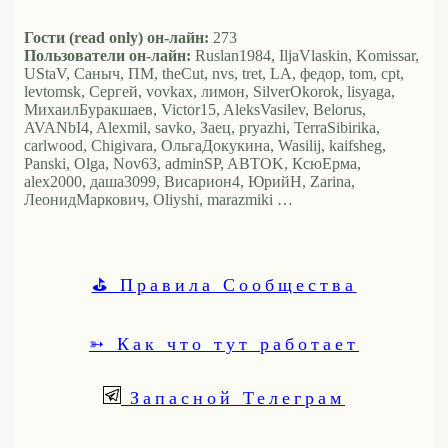
Гости (read only) он-лайн:
273
Пользователи он-лайн:
Ruslan1984, IljaVlaskin, Komissar,
UStaV, Саныч, ПМ, theCut, nvs, tret, LA, федор, tom, cpt,
levtomsk, Сергей, vovkax, лимон, SilverOkorok, lisyaga,
МихаилБуракшаев, Victor15, AleksVasilev, Belorus,
AVANbI4, Alexmil, savko, Заец, pryazhi, TerraSibirika,
carlwood, Chigivara, ОльгаДокукина, Wasilij, kaifsheg,
Panski, Olga, Nov63, adminSP, ABTOK, КсюЕрма,
alex2000, даша3099, Висариoн4, ЮрийН, Zarina,
ЛеонидМаркович, Oliyshi, marazmiki …
⛳ Правила Сообщества
➳ Как что тут работает
Запасной Телеграм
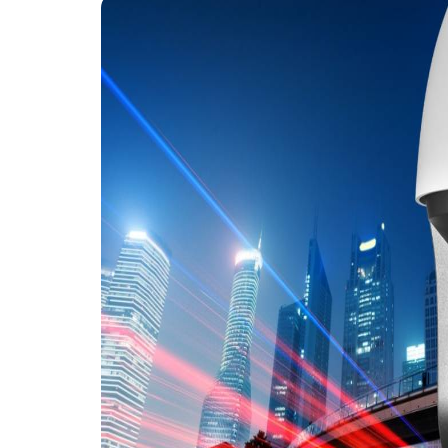
SYSTÈME D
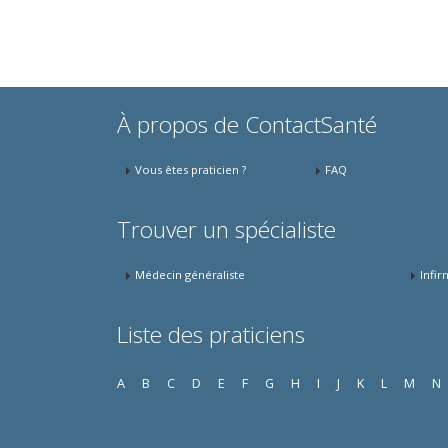
À propos de ContactSanté
Vous êtes praticien ?
FAQ
Trouver un spécialiste
Médecin généraliste
Infir
Liste des praticiens
A
B
C
D
E
F
G
H
I
J
K
L
M
N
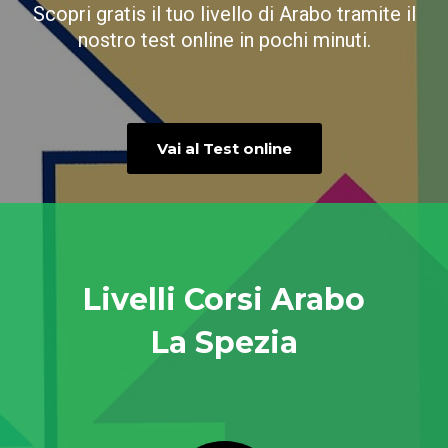
Scopri gratis il tuo livello di Arabo tramite il
nostro test online in pochi minuti.
Vai al Test online
Livelli Corsi Arabo
La Spezia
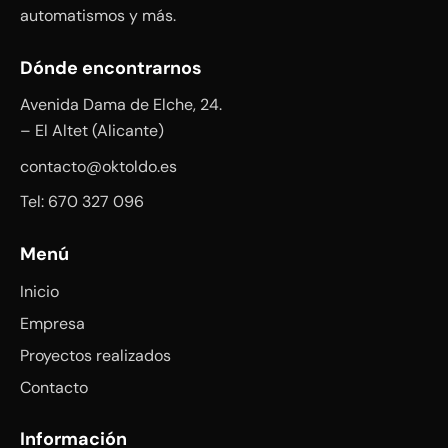
automatismos y más.
Dónde encontrarnos
Avenida Dama de Elche, 24.
– El Altet (Alicante)
contacto@oktoldo.es
Tel: 670 327 096
Menú
Inicio
Empresa
Proyectos realizados
Contacto
Información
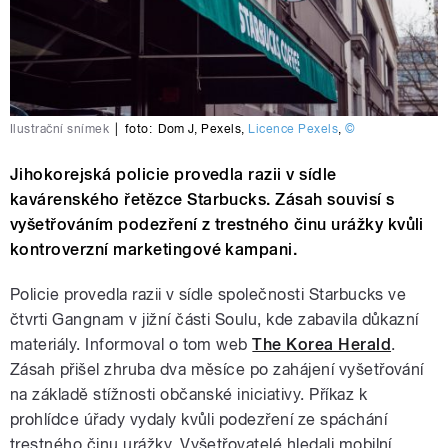
Ilustrační snímek
|
foto:
Dom J
,
Pexels
,
Licence Pexels
,
©
Jihokorejská policie provedla razii v sídle
kavárenského řetězce Starbucks. Zásah souvisí s
vyšetřováním podezření z trestného činu urážky kvůli
kontroverzní marketingové kampani.
Policie provedla razii v sídle společnosti Starbucks ve
čtvrti Gangnam v jižní části Soulu, kde zabavila důkazní
materiály. Informoval o tom web
The Korea Herald
.
Zásah přišel zhruba dva měsíce po zahájení vyšetřování
na základě stížnosti občanské iniciativy. Příkaz k
prohlídce úřady vydaly kvůli podezření ze spáchání
trestného činu urážky. Vyšetřovatelé hledali mobilní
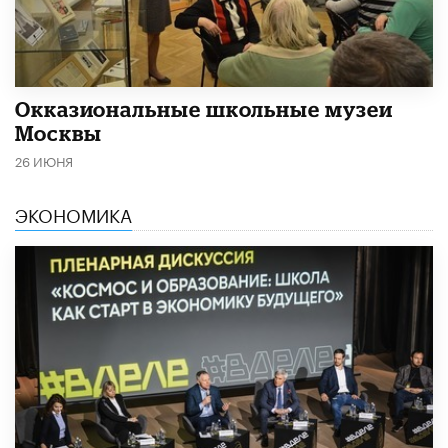
​Окказиональные школьные музеи
Москвы
26 ИЮНЯ
ЭКОНОМИКА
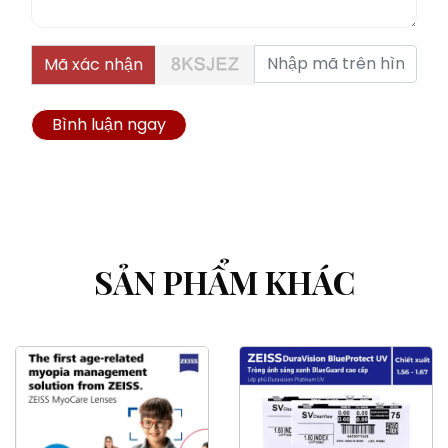
Mã xác nhận
Bình luận ngay
SẢN PHẨM KHÁC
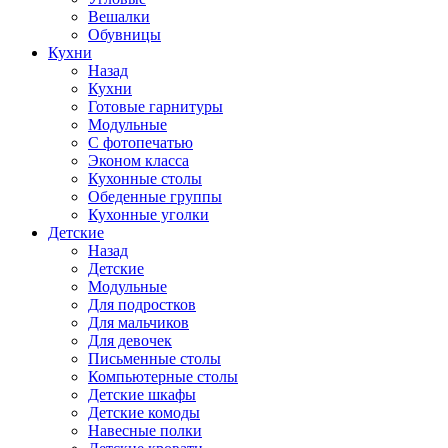
Вешалки
Обувницы
Кухни
Назад
Кухни
Готовые гарнитуры
Модульные
С фотопечатью
Эконом класса
Кухонные столы
Обеденные группы
Кухонные уголки
Детские
Назад
Детские
Модульные
Для подростков
Для мальчиков
Для девочек
Письменные столы
Компьютерные столы
Детские шкафы
Детские комоды
Навесные полки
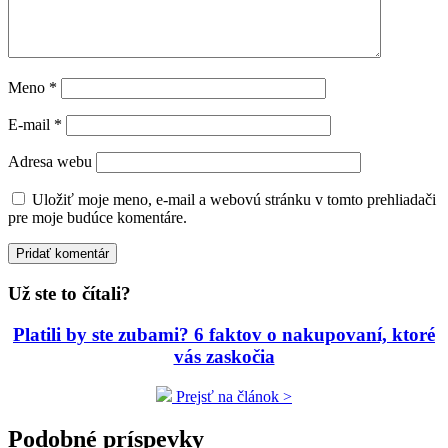
Meno
*
E-mail
*
Adresa webu
Uložiť moje meno, e-mail a webovú stránku v tomto prehliadači
pre moje budúce komentáre.
Už ste to čítali?
Platili by ste zubami? 6 faktov o nakupovaní, ktoré
vás zaskočia
Prejsť na článok >
Podobné príspevky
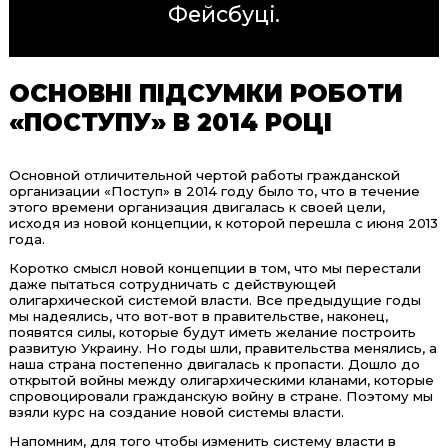
Фейсбуці
.
ОСНОВНІ ПІДСУМКИ РОБОТИ
«ПОСТУПУ» В 2014 РОЦІ
Основной отличительной чертой работы гражданской
организации «Поступ» в 2014 году было то, что в течение
этого времени организация двигалась к своей цели,
исходя из новой концепции, к которой перешла с июня 2013
года.
Коротко смысл новой концепции в том, что мы перестали
даже пытаться сотрудничать с действующей
олигархической системой власти. Все предыдущие годы
мы надеялись, что вот-вот в правительстве, наконец,
появятся силы, которые будут иметь желание построить
развитую Украину. Но годы шли, правительства менялись, а
наша страна постепенно двигалась к пропасти. Дошло до
открытой войны между олигархическими кланами, которые
спровоцировали гражданскую войну в стране. Поэтому мы
взяли курс на создание новой системы власти.
Напомним, для того чтобы изменить систему власти в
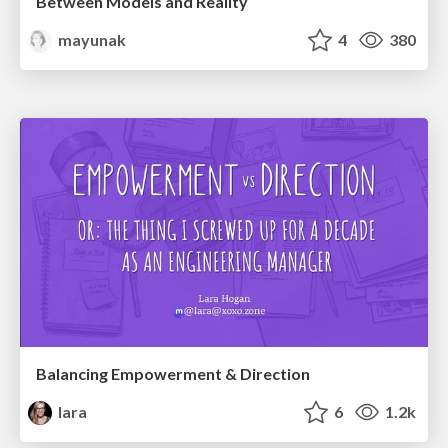
Between Models and Reality
mayunak
4
380
Balancing Empowerment & Direction
lara
6
1.2k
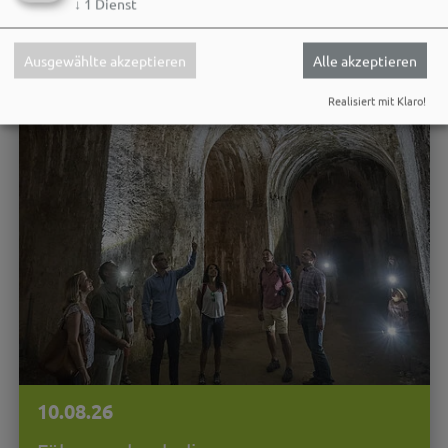
↓
1
Dienst
Ausgewählte akzeptieren
Alle akzeptieren
Realisiert mit Klaro!
10.08.26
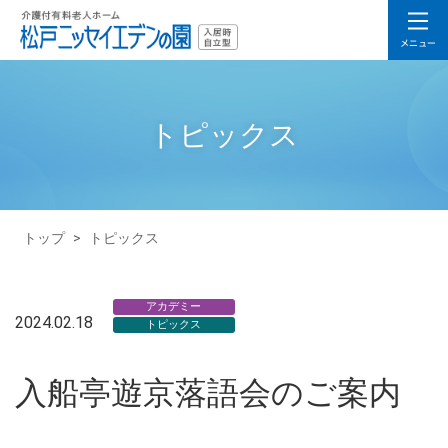
トピックス
トップ
>
トピックス
アカデミー
2024.02.18
トピックス
入船亭遊京落語会のご案内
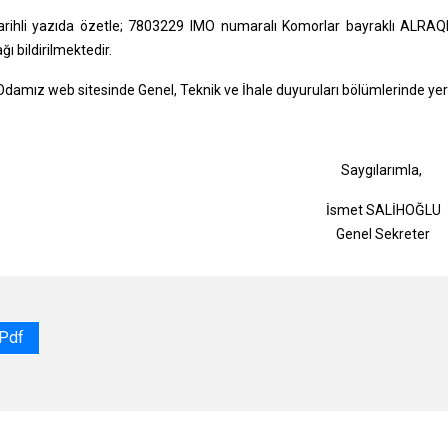
arihli yazıda özetle; 7803229 IMO numaralı Komorlar bayraklı ALRAQEEM
ı bildirilmektedir.
 Odamız web sitesinde Genel, Teknik ve İhale duyuruları bölümlerinde yer
Saygılarımla,
İsmet SALİHOĞLU
Genel Sekreter
.pdf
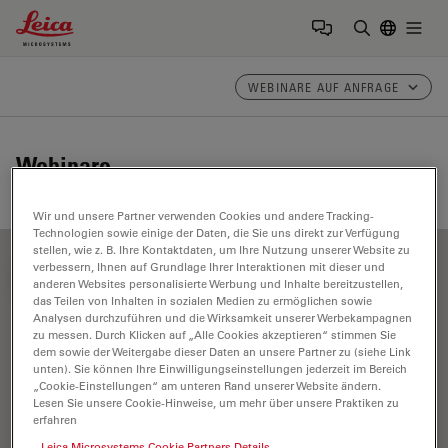
Leica Microsystems Logo
Togg
Suchbegrif
WEBINARE AUF ANFRAGE
Webinare
Wir und unsere Partner verwenden Cookies und andere Tracking-
Technologien sowie einige der Daten, die Sie uns direkt zur Verfügung
stellen, wie z. B. Ihre Kontaktdaten, um Ihre Nutzung unserer Website zu
verbessern, Ihnen auf Grundlage Ihrer Interaktionen mit dieser und
FILTER ARTICLES
anderen Websites personalisierte Werbung und Inhalte bereitzustellen,
das Teilen von Inhalten in sozialen Medien zu ermöglichen sowie
Analysen durchzuführen und die Wirksamkeit unserer Werbekampagnen
zu messen. Durch Klicken auf „Alle Cookies akzeptieren“ stimmen Sie
Geschichte
dem sowie der Weitergabe dieser Daten an unsere Partner zu (siehe Link
unten). Sie können Ihre Einwilligungseinstellungen jederzeit im Bereich
„Cookie-Einstellungen“ am unteren Rand unserer Website ändern.
Lesen Sie unsere Cookie-Hinweise, um mehr über unsere Praktiken zu
erfahren
Leica Microsystems Cookie Partners Details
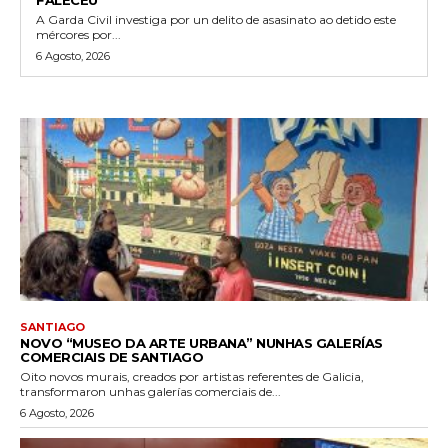
A Garda Civil investiga por un delito de asasinato ao detido este
mércores por...
6 Agosto, 2026
SANTIAGO
NOVO “MUSEO DA ARTE URBANA” NUNHAS GALERÍAS
COMERCIAIS DE SANTIAGO
Oito novos murais, creados por artistas referentes de Galicia,
transformaron unhas galerías comerciais de...
6 Agosto, 2026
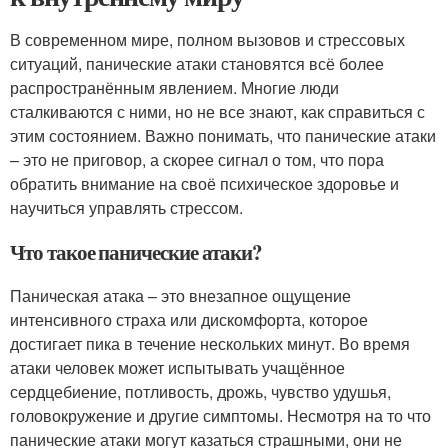
В современном мире, полном вызовов и стрессовых
ситуаций, панические атаки становятся всё более
распространённым явлением. Многие люди
сталкиваются с ними, но не все знают, как справиться с
этим состоянием. Важно понимать, что панические атаки
– это не приговор, а скорее сигнал о том, что пора
обратить внимание на своё психическое здоровье и
научиться управлять стрессом.
Что такое панические атаки?
Паническая атака – это внезапное ощущение
интенсивного страха или дискомфорта, которое
достигает пика в течение нескольких минут. Во время
атаки человек может испытывать учащённое
сердцебиение, потливость, дрожь, чувство удушья,
головокружение и другие симптомы. Несмотря на то что
панические атаки могут казаться страшными, они не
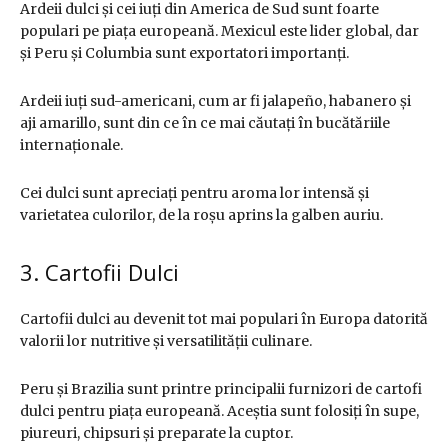
Ardeii dulci și cei iuți din America de Sud sunt foarte
populari pe piața europeană. Mexicul este lider global, dar
și Peru și Columbia sunt exportatori importanți.
Ardeii iuți sud-americani, cum ar fi jalapeño, habanero și
aji amarillo, sunt din ce în ce mai căutați în bucătăriile
internaționale.
Cei dulci sunt apreciați pentru aroma lor intensă și
varietatea culorilor, de la roșu aprins la galben auriu.
3. Cartofii Dulci
Cartofii dulci au devenit tot mai populari în Europa datorită
valorii lor nutritive și versatilității culinare.
Peru și Brazilia sunt printre principalii furnizori de cartofi
dulci pentru piața europeană. Aceștia sunt folosiți în supe,
piureuri, chipsuri și preparate la cuptor.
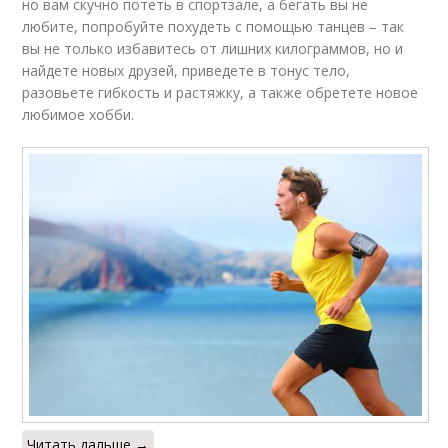
но вам скучно потеть в спортзале, а бегать вы не
любите, попробуйте похудеть с помощью танцев – так
вы не только избавитесь от лишних килограммов, но и
найдете новых друзей, приведете в тонус тело,
разовьете гибкость и растяжку, а также обретете новое
любимое хобби.
Читать дальше →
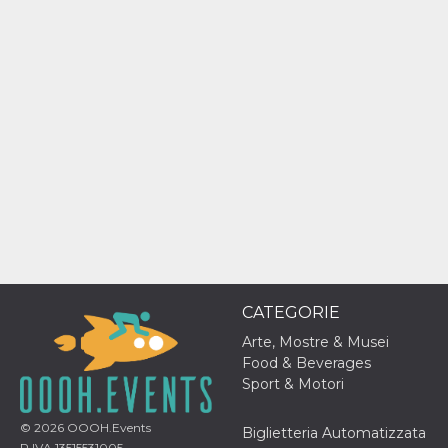
mese
viene
m.stripe.com
generalmente
utilizzato per le
prestazioni e
l'ottimizzazione
dei servizi di
elaborazione
dei pagamenti,
facilitando la
memorizzazione
dei contenuti
sul browser per
rendere le
pagine più
veloci.
CookieScriptConsent
4
Questo cookie
CookieScript
settimane
viene utilizzato
oooh.events
2 giorni
dal servizio
Cookie-
Script.com per
ricordare le
CATEGORIE
preferenze di
consenso sui
cookie dei
Arte, Mostre & Musei
visitatori. È
Food & Beverages
necessario che il
banner dei
Sport & Motori
cookie di
Cookie-
Script.com
© 2026
OOOH.Events
Biglietteria Automatizzata
funzioni
P.IVA 13515531005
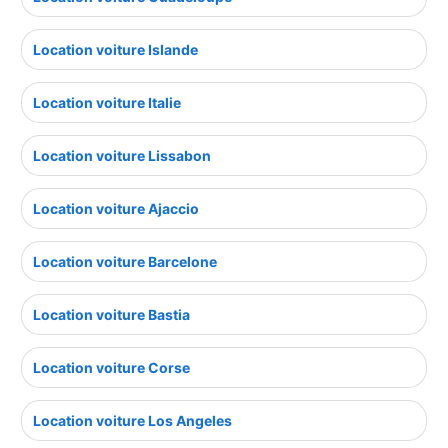
Location voiture Islande
Location voiture Italie
Location voiture Lissabon
Location voiture Ajaccio
Location voiture Barcelone
Location voiture Bastia
Location voiture Corse
Location voiture Los Angeles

★ ★ ★ ★ ★ ★ ★

[How to complete this task] For this exercise, return exactly the lines above from the line with "dem sowie der" through the line with "В современном мире, полном", both included. Do not copy the pictures.

[Solution for this problem]
dem sowie der Weitergabe dieser Daten an unsere Partner zu (siehe Link
unten). Sie können Ihre Einwilligungseinstellungen jederzeit im Bereich
„Cookie-Einstellungen“ am unteren Rand unserer Website ändern.
Lesen Sie unsere Cookie-Hinweise, um mehr über unsere Praktiken zu
erfahren
Leica Microsystems Cookie Partners Details
A Garda Civil investiga por un delito de asasinato ao detido este
mércores por...
6 Agosto, 2026
SANTIAGO
NOVO “MUSEO DA ARTE URBANA” NUNHAS GALERÍAS
COMERCIAIS DE SANTIAGO
Oito novos murais, creados por artistas referentes de Galicia,
transformaron unhas galerías comerciais de...
6 Agosto, 2026
В современном мире, полном вызовов и стрессовых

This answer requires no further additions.